## Exercise description
A verbatim reproduction of the lines below, from the line containing "διευθυντής καινοτομίας και ορκωτός γερμανός" through the line containing "Περισσότερα για τον συγγραφέα", both ends included, is the whole required output.

----- Entries provided -----

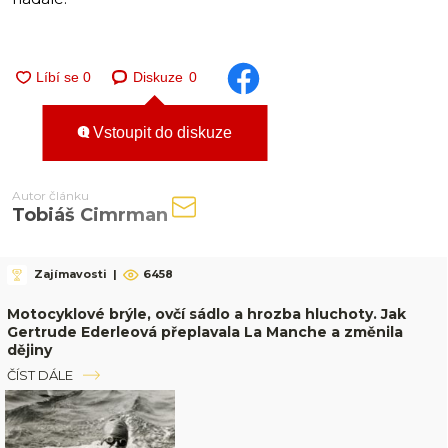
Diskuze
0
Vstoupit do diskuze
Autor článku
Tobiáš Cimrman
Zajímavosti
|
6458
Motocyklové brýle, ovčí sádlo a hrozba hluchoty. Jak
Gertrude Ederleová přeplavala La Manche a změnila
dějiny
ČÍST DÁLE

-----
----- Entries provided -----

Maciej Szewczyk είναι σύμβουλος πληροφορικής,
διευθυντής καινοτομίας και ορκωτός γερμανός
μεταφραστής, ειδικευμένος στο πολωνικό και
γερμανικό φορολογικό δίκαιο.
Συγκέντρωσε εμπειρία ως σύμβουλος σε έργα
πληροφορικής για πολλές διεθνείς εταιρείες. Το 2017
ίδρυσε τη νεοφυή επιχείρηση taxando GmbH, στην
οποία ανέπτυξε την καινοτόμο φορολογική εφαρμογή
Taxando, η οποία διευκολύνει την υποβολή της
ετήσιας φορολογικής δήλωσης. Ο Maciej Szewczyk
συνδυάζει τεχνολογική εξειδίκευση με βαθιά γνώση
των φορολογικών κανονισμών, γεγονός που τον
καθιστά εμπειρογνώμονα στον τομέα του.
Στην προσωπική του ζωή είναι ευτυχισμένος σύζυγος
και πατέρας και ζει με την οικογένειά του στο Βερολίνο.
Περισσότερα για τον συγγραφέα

-----

## Solution for this problem
διευθυντής καινοτομίας και ορκωτός γερμανός
μεταφραστής, ειδικευμένος στο πολωνικό και
γερμανικό φορολογικό δίκαιο.
Συγκέντρωσε εμπειρία ως σύμβουλος σε έργα
πληροφορικής για πολλές διεθνείς εταιρείες. Το 2017
ίδρυσε τη νεοφυή επιχείρηση taxando GmbH, στην
οποία ανέπτυξε την καινοτόμο φορολογική εφαρμογή
Taxando, η οποία διευκολύνει την υποβολή της
ετήσιας φορολογικής δήλωσης. Ο Maciej Szewczyk
συνδυάζει τεχνολογική εξειδίκευση με βαθιά γνώση
των φορολογικών κανονισμών, γεγονός που τον
καθιστά εμπειρογνώμονα στον τομέα του.
Στην προσωπική του ζωή είναι ευτυχισμένος σύζυγος
και πατέρας και ζει με την οικογένειά του στο Βερολίνο.
Περισσότερα για τον συγγραφέα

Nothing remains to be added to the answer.